Bagaimana itu bisa terjadi? Bisakah AI menjadi seksis dan robot menjadi rasis? Hal ini dapat dijelaskan dengan menggunakan contoh Amazon: AI memilih aplikasi yang menjanjikan dengan membandingkan kecocokan dengan pelamar yang berhasil sebelumnya.

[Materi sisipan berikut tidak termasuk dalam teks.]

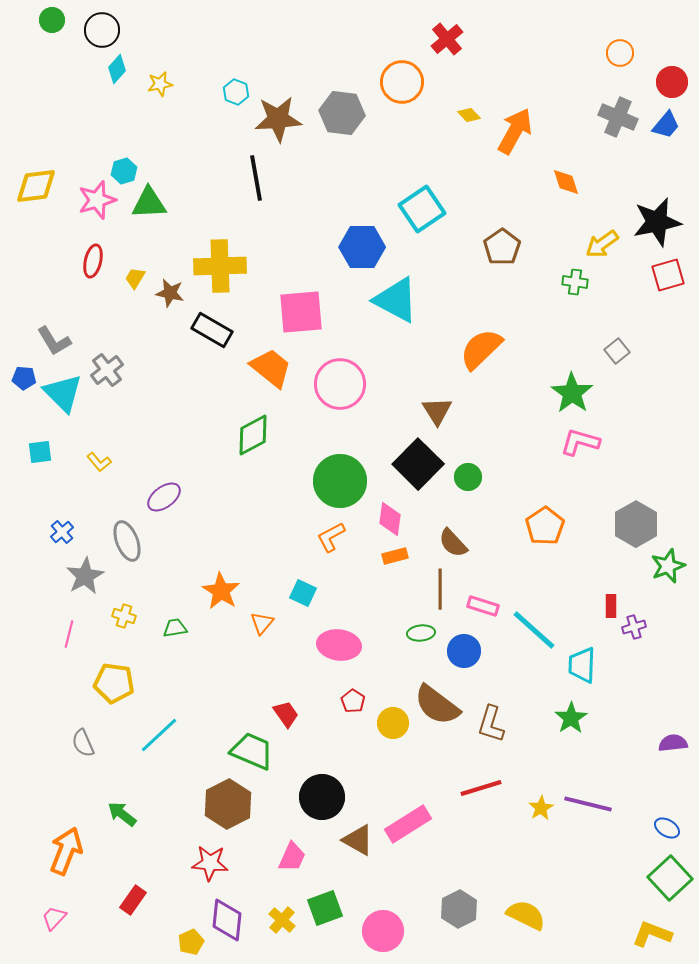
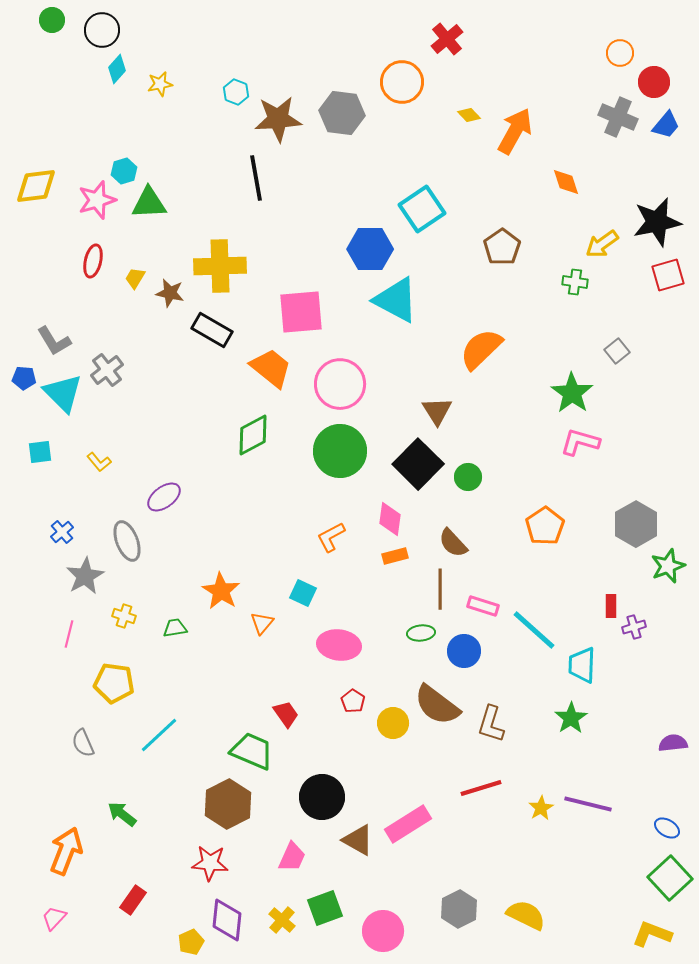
red circle at (672, 82): moved 18 px left
blue hexagon at (362, 247): moved 8 px right, 2 px down
green circle at (340, 481): moved 30 px up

Ini mungkin terdengar jelas, tetapi ada satu hal yang menarik: Amazon sejauh ini mempekerjakan lebih banyak laki-laki daripada perempuan. Dari sini, algoritma menyimpulkan bahwa laki-laki tampaknya merupakan pilihan yang lebih baik.

AI belajar dari materi yang diberikan orang - termasuk bias yang dikandungnya

AI belajar dari materi yang diberikan orang – termasuk bias yang dikandungnya
Donald Iain Smith melalui Getty Images

AI bukanlah monster Frankenstein

Bagaimana Amazon AI bisa mengetahui lebih baik? Sebagai mesin, itu bekerja dengan sempurna. Jika dia cukup pintar, dia mungkin akan menyadari di masa depan bahwa kita dulu lebih suka mempekerjakan orang-orang dengan nama depan Eropa dari lingkungan kaya.

Sebuah algoritma tidak bisa hidup sendiri melawan penciptanya seperti monster Frankenstein. AI tetap bergantung sepenuhnya padanya. Dia belajar dari materi yang diberikan orang kepadanya. Namun itu juga berarti: menerima prasangka-prasangka yang terkandung di dalamnya. Para ahli berbicara tentang bias algoritmik.

Rupanya Google tidak melakukannya dengan benar dalam tiga tahun Selesaikan masalah pengenalan gambar otomatis yang rasis. Ini menunjukkan betapa dalamnya permasalahannya. Karena belajar dari manusia, kecerdasan buatan selalu menjadi cerminan dirinya sendiri.

LIHAT JUGA: Mantan juara dunia Go mengatakan dia berhenti dari permainan karena kecerdasan buatan terlalu kuat

Hal ini juga dapat dilihat dengan menggunakan algoritma L’Oréal Tautan benih jelaskan: Pengembangnya menulis bahwa mereka menggunakan “pertanyaan yang disesuaikan” untuk menentukan sejauh mana pelamar memiliki “nilai-nilai yang mendasari perusahaan”.

Namun seperti kita ketahui, nilai-nilai tersebut tidak jatuh dari langit, melainkan didasarkan pada asumsi, nilai, premis, dan lain-lain, yang dibuat oleh masyarakat yaitu pengambil keputusan, jelaskan Marcel Schutz, Peneliti organisasi di Universitas Oldenburg mengatakan kepada Business Insider.

Setiap institusi dalam budaya perusahaan adalah keputusan manusia yang, dimediasi oleh algoritme, “dapat mengakibatkan pengucilan orang-orang yang kurang lancar atau tidak diinginkan. Keterampilan teknis juga bisa diabaikan.”

“…baru saja mulai menggores permukaannya”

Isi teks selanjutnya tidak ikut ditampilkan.